In April 2024, the DiGuglielmos hired Travco to identify potential buyers, according to the complaint. Travco was to be paid 6% of the purchase price, according to the finder’s fee agreement, then and additional 10% of funds from a 2025 – 2026 “earnout.”
This past July, Travco arranged for WayPoint Capital Partners, a Stamford private equity firm, to buy the AMX companies. Travco received the 6% payment, the complaint states, and it estimated that the second payment will be worth $500,000 to $1 million.
But the DiGuglielmos, AMX companies, and WayPoint are allegedly trying to repudiate the earnout fee because of a press release.

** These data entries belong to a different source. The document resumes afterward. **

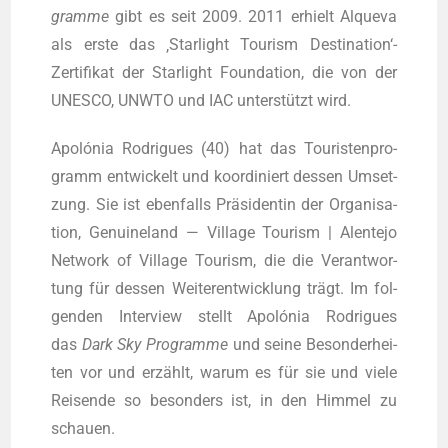
gram­me
gibt es seit 2009. 2011 erhielt Alque­va
als ers­te das ‚Star­light Tou­rism Destination‘-
Zertifikat der Star­light Foun­da­ti­on, die von der
UNESCO, UNWTO und IAC unter­stützt wird.
Apoló­nia Rodri­gues (40) hat das Tou­ris­ten­pro­
gramm ent­wi­ckelt und koor­di­niert des­sen Umset­
zung. Sie ist eben­falls Prä­si­den­tin der Orga­ni­sa­
ti­on, Genui­ne­land — Vil­la­ge Tou­rism | Alen­te­jo
Net­work of Vil­la­ge Tou­rism, die die Ver­ant­wor­
tung für des­sen Wei­ter­ent­wick­lung trägt. Im fol­
gen­den Inter­view stellt Apoló­nia Rodri­gues
das
Dark Sky Pro­gram­me
und sei­ne Beson­der­hei­
ten vor und erzählt, war­um es für sie und vie­le
Rei­sen­de so beson­ders ist, in den Him­mel zu
schauen.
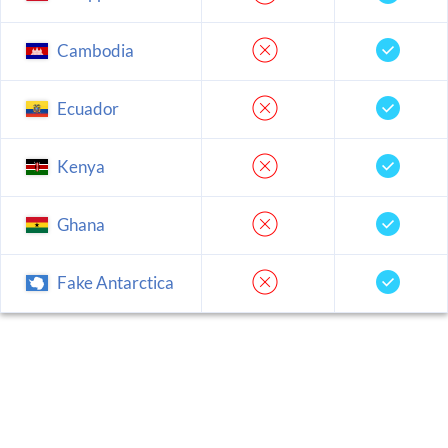
Cambodia
Ecuador
Kenya
Ghana
Fake Antarctica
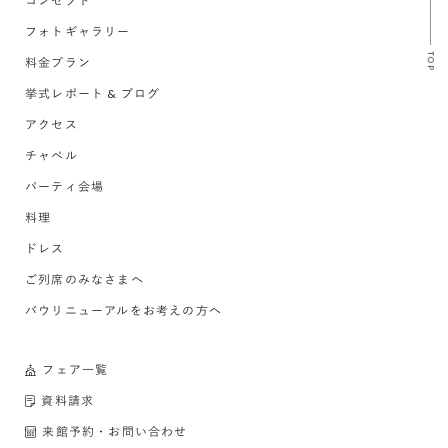
コンセプト
フォトギャラリー
TOP
料金プラン
挙式レポート & ブログ
アクセス
チャペル
パーティ会場
料理
ドレス
ご列席のみなさまへ
バウリニューアルをお考えの方へ
フェア一覧
資料請求
来館予約・お問い合わせ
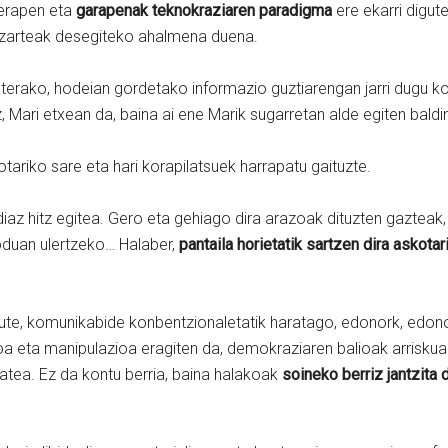
rerapen eta
garapenak teknokraziaren paradigma
ere ekarri digut
gizarteak desegiteko ahalmena duena.
terako, hodeian gordetako informazio guztiarengan jarri dugu k
Mari etxean da, baina ai ene Marik sugarretan alde egiten bald
tariko sare eta hari korapilatsuek harrapatu gaituzte.
diaz hitz egitea. Gero eta gehiago dira arazoak dituzten gazteak
oduan ulertzeko… Halaber,
pantaila horietatik sartzen dira askota
tu dute, komunikabide konbentzionaletatik haratago, edonork, ed
a eta manipulazioa eragiten da, demokraziaren balioak arriskuan j
tea. Ez da kontu berria, baina halakoak
soineko berriz jantzita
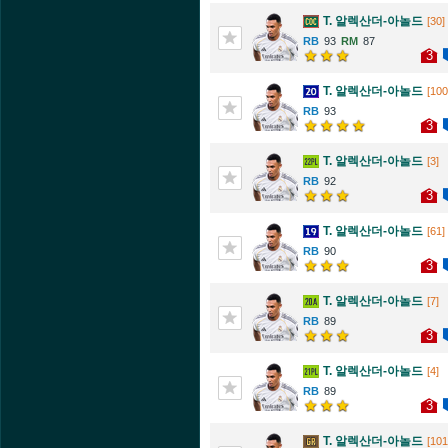
T. 알렉산더-아놀드
[30]
93
87
3
T. 알렉산더-아놀드
[100
93
3
T. 알렉산더-아놀드
[3]
92
3
T. 알렉산더-아놀드
[61]
90
3
T. 알렉산더-아놀드
[7]
89
3
T. 알렉산더-아놀드
[4]
89
3
T. 알렉산더-아놀드
[101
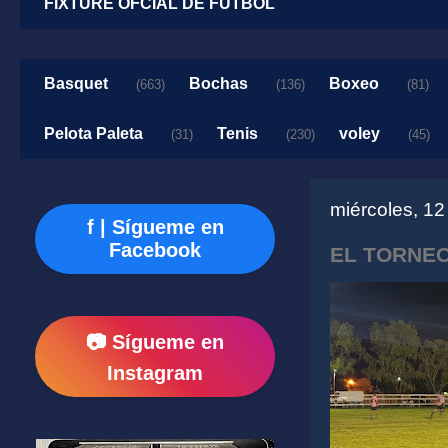
FIXTURE OFCIAL DE FUTBOL
Basquet
Bochas
Boxeo
(663)
(136)
(81)
Pelota Paleta
Tenis
voley
(31)
(230)
(45)
miércoles, 12
f | Sígueme en
Facebook
EL TORNEO
📷 Sígueme en
Instagram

The same day that Travco issued an email blast announcing the sale, a WayPoint official and Michael DiGuglielmo complained in emails that the press release violated a confidentiality agreement. On July 21, attorney Michael. E. Greenblatt (Welby, Brady & Greenblatt, White Plains) issued a cease-and-desist letter accusing Sacher him a “flagrant breach” of the finder’s fee confidentiality provisions.

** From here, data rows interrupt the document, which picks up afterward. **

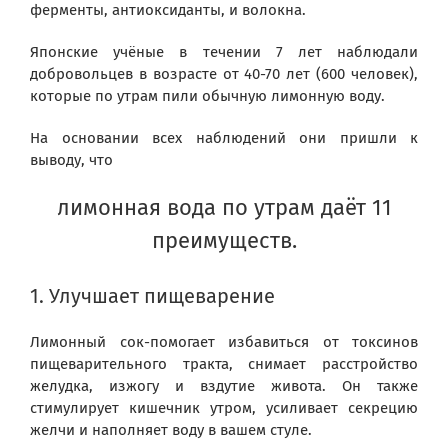
ферменты, антиоксиданты, и волокна.
Японские учёные в течении 7 лет наблюдали
добровольцев в возрасте от 40-70 лет (600 человек),
которые по утрам пили обычную лимонную воду.
На основании всех наблюдений они пришли к
выводу, что
лимонная вода по утрам даёт 11
преимуществ.
1. Улучшает пищеварение
Лимонный сок-помогает избавиться от токсинов
пищеварительного тракта, снимает расстройство
желудка, изжогу и вздутие живота. Он также
стимулирует кишечник утром, усиливает секрецию
желчи и наполняет воду в вашем стуле.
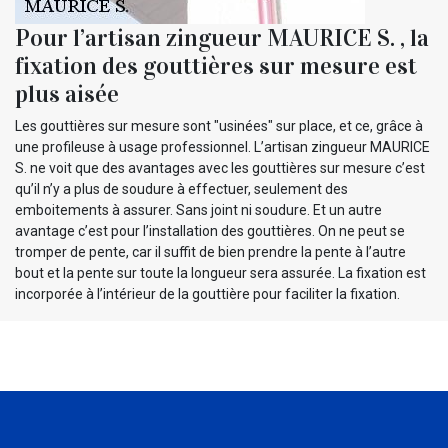
Pour l’artisan zingueur MAURICE S. , la
fixation des gouttières sur mesure est
plus aisée
Les gouttières sur mesure sont "usinées" sur place, et ce, grâce à
une profileuse à usage professionnel. L’artisan zingueur MAURICE
S. ne voit que des avantages avec les gouttières sur mesure c’est
qu’il n’y a plus de soudure à effectuer, seulement des
emboitements à assurer. Sans joint ni soudure. Et un autre
avantage c’est pour l’installation des gouttières. On ne peut se
tromper de pente, car il suffit de bien prendre la pente à l’autre
bout et la pente sur toute la longueur sera assurée. La fixation est
incorporée à l’intérieur de la gouttière pour faciliter la fixation.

Travco is asking the court to declare that a press release about a completed does not violate the confidentiality agreement, and to award at least $500,000 in compensatory damages.
Michael DiGuglielmo and WayPoint principal Carina Smith did not reply to emails asking for responses to the allegations.
Travco is represented by attorneys William P. Harrington and George P. Burns Jr. (Bleakley Platt & Schmidt. White Plains).